Setiap hari, ia mati-matian melawan ketakutan yang tak pernah benar-benar pergi.
Namun di usia tujuh belas tahun, seseorang hadir dan mengubah segalanya.
Edghan.
Ia tak melihat tongkat di tangan Kasih.
Tak melihat kekurangannya.
Tak melihatnya sebagai beban.
Ia melihatnya.
Untuk pertama kalinya setelah sekian lama, Kasih merasa diterima.
Merasa cukup.
Merasa… pantas dicintai.
Tapi luka yang terlalu dalam tak pernah sembuh dengan mudah.
Akankah Kasih mampu berdiri tanpa rasa bersalah yang menghantuinya?
Akankah ia berani melawan trauma dan membuktikan bahwa dirinya bukan aib?
Dan ketika cinta datang… apakah itu cukup untuk membuatnya percaya bahwa ia layak bahagia?
Aku Bukan Anak Tiri adalah kisah tentang kehilangan, kecemburuan, trauma, dan perjuangan seorang gadis untuk mendapatkan satu hal yang paling sederhana—
dicintai tanpa syarat.
Karena terkadang, luka terbesar bukan berasal dari dunia luar…
melainkan dari rumah sendiri.

Karya ini diterbitkan atas izin NovelToon Rosanda_27, isi konten hanyalah pandangan pribadi pembuatnya, tidak mewakili NovelToon sendiri

Liontin Dari Masa Lalu

Malam turun perlahan di luar jendela kamar Kasih.

Lampu-lampu rumah tetangga mulai menyala satu per satu. Udara terasa lebih tenang dibandingkan sore tadi.

Kasih duduk di tepi tempat tidurnya.

Tongkatnya bersandar di samping meja kecil.

Pikirannya masih belum benar-benar tenang setelah perjalanan pulang tadi.

Wajah Edghan sempat terlintas di kepalanya.

Tatapan laki-laki itu… yang jelas melihat kegelisahannya.

Kasih menghela napas pelan.

Namun tiba-tiba—

ponselnya bergetar.

Bzzzt.

Bzzzt.

Kasih mengambil ponselnya, di layar hanya tertulis satu huruf.

“D”

Senyum kecil muncul di wajah Kasih, Ia langsung menjawab panggilan itu.

“Ya, Om?”

Suara di seberang sana langsung terdengar.

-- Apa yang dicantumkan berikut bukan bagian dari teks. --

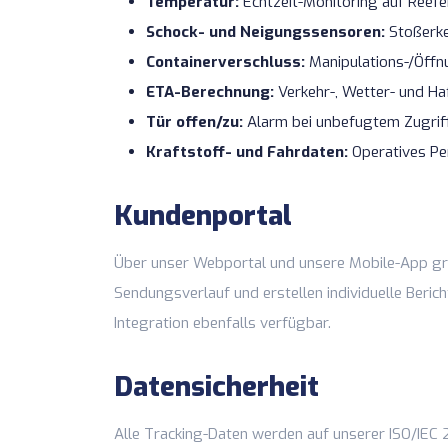
Temperatur:
Echtzeit-Monitoring auf Reefe
Schock- und Neigungssensoren:
Stoßerke
Containerverschluss:
Manipulations-/Öff
ETA-Berechnung:
Verkehr-, Wetter- und H
Tür offen/zu:
Alarm bei unbefugtem Zugrif
Kraftstoff- und Fahrdaten:
Operatives Pe
Kundenportal
Über unser Webportal und unsere Mobile-App gre
Sendungsverlauf und erstellen individuelle Berich
Integration ebenfalls verfügbar.
Datensicherheit
Alle Tracking-Daten werden auf unserer ISO/IEC 27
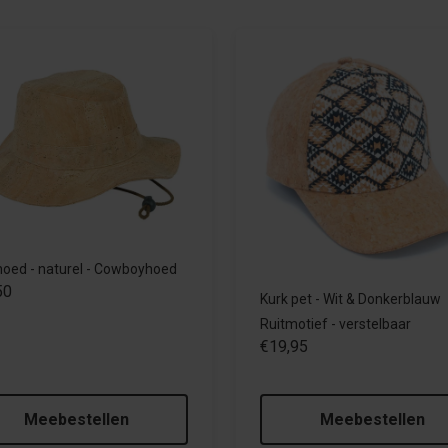
hoed - naturel - Cowboyhoed
50
Kurk pet - Wit & Donkerblauw
Ruitmotief - verstelbaar
€19,95
Meebestellen
Meebestellen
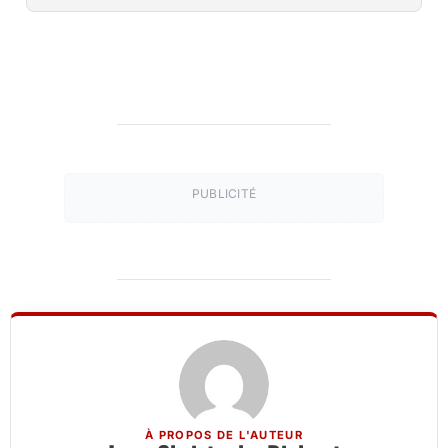
PUBLICITÉ
À PROPOS DE L'AUTEUR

“akhirnya diangkat juga.” Nada suaranya santai, bahkan sedikit bercanda.

“Om kira kamu sudah tidur.” Kasih bersandar sedikit ke sandaran tempat tidurnya.

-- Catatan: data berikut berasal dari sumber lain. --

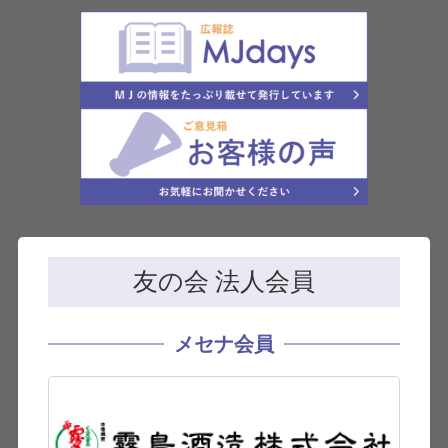
友の会 法人会員
メセナ会員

“Baru saja sampai rumah.” Danuel tertawa kecil di seberang sana.

“Sekolah masih melelahkan?” Kasih tersenyum tipis.

“Lumayan.” Danuel kemudian berdeham pelan.

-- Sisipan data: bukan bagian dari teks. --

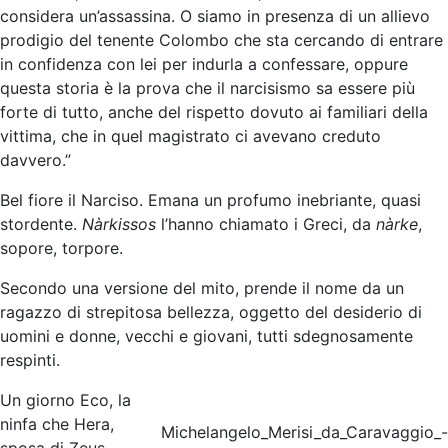
considera un’assassina. O siamo in presenza di un allievo
prodigio del tenente Colombo che sta cercando di entrare
in confidenza con lei per indurla a confessare, oppure
questa storia è la prova che il narcisismo sa essere più
forte di tutto, anche del rispetto dovuto ai familiari della
vittima, che in quel magistrato ci avevano creduto
davvero.”
Bel fiore il Narciso. Emana un profumo inebriante, quasi
stordente.
Nàrkissos
l’hanno chiamato i Greci, da
nàrke
,
sopore, torpore.
Secondo una versione del mito, prende il nome da un
ragazzo di strepitosa bellezza, oggetto del desiderio di
uomini e donne, vecchi e giovani, tutti sdegnosamente
respinti.
Un giorno Eco, la
ninfa che Hera,
Michelangelo_Merisi_da_Caravaggio_-
sposa di Zeus,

“Nah, Om telepon karena ada kabar.” Kasih langsung sedikit lebih fokus.

“Apa?” Tanya kasih

“Sejak kamu muncul di acara gala kemarin”Danuel berhenti sebentar.

“…banyak orang mulai mencari tahu tentang kamu.” Kasih tidak terlihat terlalu terkejut.

Ia sudah memperkirakan hal itu.

“Beberapa perusahaan juga mulai menghubungi kita.” Kasih menyandarkan punggungnya.

“Perusahaan dalam negeri dan luar negeri.”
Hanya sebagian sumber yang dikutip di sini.